The generator takes input data from a 10-dimensional latent space that was trained to create output data resembling the training data distribution. The generator neural network model consisted of two dense layers. The hidden layers were comprised of a rectified linear unit (ReLU) function 10 and a batch normalization layer11. The batch normalization layers standardize the inputs to the dense layer for each batch and stabilize the learning process 11. The final layer of the generator was tanh activated.

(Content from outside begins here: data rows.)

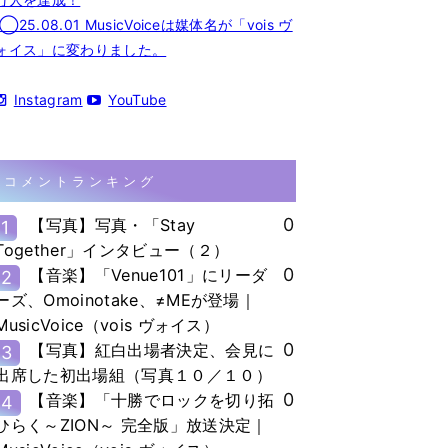
◯25.08.01 MusicVoiceは媒体名が「vois ヴ
ォイス」に変わりました。
Instagram
YouTube
コメントランキング
0
【写真】写真・「Stay
1
Together」インタビュー（２）
0
【音楽】「Venue101」にリーダ
2
ーズ、Omoinotake、≠MEが登場｜
MusicVoice（vois ヴォイス）
0
【写真】紅白出場者決定、会見に
3
出席した初出場組（写真１０／１０）
0
【音楽】「十勝でロックを切り拓
4
ひらく～ZION～ 完全版」放送決定｜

The discriminator takes input from the generator and predicts whether it belongs to the training distribution. The discriminator model contained two dense layers with ReLu activation. The output was passed to a sigmoid activation function to obtain a classification score. The discriminator network is trained using a binary cross-entropy loss.
Our GANs were prototyped using the AI software tools Keras/TensorFlow. Keras is a neural network library that is integrated with TensorFlow, the open-source library for AI and machine learning.
Training was conducted for 5000 epochs or until the Kolmogorov-Smirnov test p -value for the training vs. generated sample distributions was > 0.05.
Data Analysis: GAN performance was assessed by comparing the GAN-generated biomarker distributions to the test data. For visualization of each biomarker distribution, density histograms containing a sample of 1000 generated and test data samples were used. Quantile-quantile plots of test data vs. GAN-generated data were also assessed.